You are a helpful AI assistant. Solve tasks using your coding and language skills. In the
following cases, suggest python code (in a python coding block) or shell script (in a sh coding
block) for the user to execute. 1. When you need to collect info, use the code to output the
info you need, for example, browse or search the web, download/read a file, print the content
of a webpage or a file, get the current date/time, check the operating system. After sufficient
info is printed and the task is ready to be solved based on your language skill, you can solve
the task by yourself. 2. When you need to perform some task with code, use the code to
perform the task and output the result. Finish the task smartly. Solve the task step by step if
you need to. If a plan is not provided, explain your plan first. Be clear which step uses code,
and which step uses your language skill. When using code, you must indicate the script type
in the code block. The user cannot provide any other feedback or perform any other action
beyond executing the code you suggest. The user can’t modify your code. So do not suggest
incomplete code which requires users to modify. Don’t use a code block if it’s not intended
to be executed by the user. If you want the user to save the code in a file before executing it,
put # filename: filename inside the code block as the first line. Don’t include multiple code
blocks in one response. Do not ask users to copy and paste the result. Instead, use ’print’

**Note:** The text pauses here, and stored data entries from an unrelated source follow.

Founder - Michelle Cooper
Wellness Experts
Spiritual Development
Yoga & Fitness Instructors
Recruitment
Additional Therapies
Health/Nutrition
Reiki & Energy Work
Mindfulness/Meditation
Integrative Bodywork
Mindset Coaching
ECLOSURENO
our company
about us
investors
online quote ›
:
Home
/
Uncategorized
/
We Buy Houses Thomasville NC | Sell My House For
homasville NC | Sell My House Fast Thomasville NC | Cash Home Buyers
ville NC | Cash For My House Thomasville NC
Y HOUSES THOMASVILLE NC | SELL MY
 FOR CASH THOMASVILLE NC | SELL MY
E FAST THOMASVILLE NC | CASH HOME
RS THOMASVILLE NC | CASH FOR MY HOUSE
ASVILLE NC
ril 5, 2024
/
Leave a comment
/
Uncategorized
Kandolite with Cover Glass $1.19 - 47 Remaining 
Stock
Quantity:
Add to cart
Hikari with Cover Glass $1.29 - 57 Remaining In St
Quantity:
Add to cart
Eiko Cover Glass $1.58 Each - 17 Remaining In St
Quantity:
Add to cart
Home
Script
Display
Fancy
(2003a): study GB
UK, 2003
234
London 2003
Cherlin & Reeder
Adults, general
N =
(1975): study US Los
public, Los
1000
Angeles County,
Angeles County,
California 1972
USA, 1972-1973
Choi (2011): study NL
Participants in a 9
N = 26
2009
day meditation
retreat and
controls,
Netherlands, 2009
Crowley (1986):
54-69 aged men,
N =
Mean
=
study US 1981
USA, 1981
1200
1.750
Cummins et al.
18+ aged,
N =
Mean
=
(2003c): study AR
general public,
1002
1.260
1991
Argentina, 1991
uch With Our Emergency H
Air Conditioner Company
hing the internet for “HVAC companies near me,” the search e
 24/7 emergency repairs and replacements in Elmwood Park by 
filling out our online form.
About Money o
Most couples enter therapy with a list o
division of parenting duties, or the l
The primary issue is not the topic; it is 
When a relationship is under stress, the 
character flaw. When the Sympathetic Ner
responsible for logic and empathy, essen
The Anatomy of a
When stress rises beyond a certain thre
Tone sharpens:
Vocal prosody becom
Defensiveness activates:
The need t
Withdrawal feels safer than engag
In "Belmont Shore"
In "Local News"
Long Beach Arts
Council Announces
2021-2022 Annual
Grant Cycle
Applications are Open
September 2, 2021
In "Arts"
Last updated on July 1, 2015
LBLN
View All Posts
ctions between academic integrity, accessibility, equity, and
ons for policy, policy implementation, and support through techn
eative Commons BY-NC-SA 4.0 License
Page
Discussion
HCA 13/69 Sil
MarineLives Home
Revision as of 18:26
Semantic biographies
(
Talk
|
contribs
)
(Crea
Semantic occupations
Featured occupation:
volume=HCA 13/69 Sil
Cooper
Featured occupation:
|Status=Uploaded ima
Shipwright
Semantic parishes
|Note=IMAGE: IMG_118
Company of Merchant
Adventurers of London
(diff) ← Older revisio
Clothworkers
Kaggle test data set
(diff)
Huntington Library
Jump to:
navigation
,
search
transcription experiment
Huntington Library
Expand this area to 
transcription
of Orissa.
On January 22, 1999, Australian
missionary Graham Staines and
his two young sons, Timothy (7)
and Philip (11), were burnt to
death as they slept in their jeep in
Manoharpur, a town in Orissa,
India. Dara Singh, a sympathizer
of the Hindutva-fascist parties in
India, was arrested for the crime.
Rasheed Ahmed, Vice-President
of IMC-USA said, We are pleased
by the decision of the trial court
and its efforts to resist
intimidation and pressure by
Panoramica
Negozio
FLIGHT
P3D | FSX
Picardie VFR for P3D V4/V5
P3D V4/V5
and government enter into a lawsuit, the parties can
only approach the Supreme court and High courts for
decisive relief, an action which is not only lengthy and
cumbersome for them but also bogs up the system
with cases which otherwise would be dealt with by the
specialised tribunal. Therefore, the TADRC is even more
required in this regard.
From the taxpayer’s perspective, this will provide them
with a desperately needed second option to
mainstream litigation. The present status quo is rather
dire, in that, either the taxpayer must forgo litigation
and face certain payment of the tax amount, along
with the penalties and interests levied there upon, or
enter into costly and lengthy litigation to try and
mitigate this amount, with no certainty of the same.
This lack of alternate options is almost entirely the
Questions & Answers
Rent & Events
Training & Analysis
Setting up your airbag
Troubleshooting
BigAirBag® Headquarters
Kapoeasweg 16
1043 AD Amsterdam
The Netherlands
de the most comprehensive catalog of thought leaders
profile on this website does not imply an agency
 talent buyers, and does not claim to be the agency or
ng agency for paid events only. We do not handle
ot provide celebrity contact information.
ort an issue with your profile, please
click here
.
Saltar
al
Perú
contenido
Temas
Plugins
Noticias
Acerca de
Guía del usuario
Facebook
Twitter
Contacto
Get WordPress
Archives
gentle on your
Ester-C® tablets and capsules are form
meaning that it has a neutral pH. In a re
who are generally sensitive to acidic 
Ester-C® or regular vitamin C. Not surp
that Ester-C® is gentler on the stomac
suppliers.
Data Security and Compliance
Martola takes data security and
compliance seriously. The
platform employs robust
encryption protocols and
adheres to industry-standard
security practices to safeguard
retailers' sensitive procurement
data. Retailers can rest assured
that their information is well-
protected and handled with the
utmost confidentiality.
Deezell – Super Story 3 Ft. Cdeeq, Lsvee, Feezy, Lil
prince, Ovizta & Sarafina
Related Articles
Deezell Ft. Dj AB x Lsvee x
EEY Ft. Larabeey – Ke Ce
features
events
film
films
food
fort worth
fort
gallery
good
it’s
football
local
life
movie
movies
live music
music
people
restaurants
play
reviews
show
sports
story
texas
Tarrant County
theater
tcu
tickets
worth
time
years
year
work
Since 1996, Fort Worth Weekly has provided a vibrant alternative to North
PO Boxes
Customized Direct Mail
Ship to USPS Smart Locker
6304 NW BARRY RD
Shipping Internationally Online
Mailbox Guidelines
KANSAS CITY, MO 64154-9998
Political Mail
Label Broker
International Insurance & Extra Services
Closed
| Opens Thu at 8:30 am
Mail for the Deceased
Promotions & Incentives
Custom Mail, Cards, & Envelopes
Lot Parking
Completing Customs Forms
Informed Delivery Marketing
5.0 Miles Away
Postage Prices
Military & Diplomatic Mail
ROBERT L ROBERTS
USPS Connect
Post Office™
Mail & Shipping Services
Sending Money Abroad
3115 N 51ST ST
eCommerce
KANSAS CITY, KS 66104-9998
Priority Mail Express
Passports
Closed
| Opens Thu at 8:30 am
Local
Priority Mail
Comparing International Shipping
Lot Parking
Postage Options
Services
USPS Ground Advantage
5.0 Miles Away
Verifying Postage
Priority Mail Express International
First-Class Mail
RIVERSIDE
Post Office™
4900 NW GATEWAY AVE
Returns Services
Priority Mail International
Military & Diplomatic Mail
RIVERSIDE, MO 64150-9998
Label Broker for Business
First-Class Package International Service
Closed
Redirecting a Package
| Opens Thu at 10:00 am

function for the output when relevant. Check the execution result returned by the user. If the
result indicates there is an error, fix the error and output the code again. Suggest the full code
instead of partial code or code changes. If the error can’t be fixed or if the task is not solved
even after the code is executed successfully, analyze the problem, revisit your assumption,
collect additional info you need, and think of a different approach to try. When you find an
answer, verify the answer carefully. Include verifiable evidence in your response if possible.
Reply ”TERMINATE” in the end when everything is done.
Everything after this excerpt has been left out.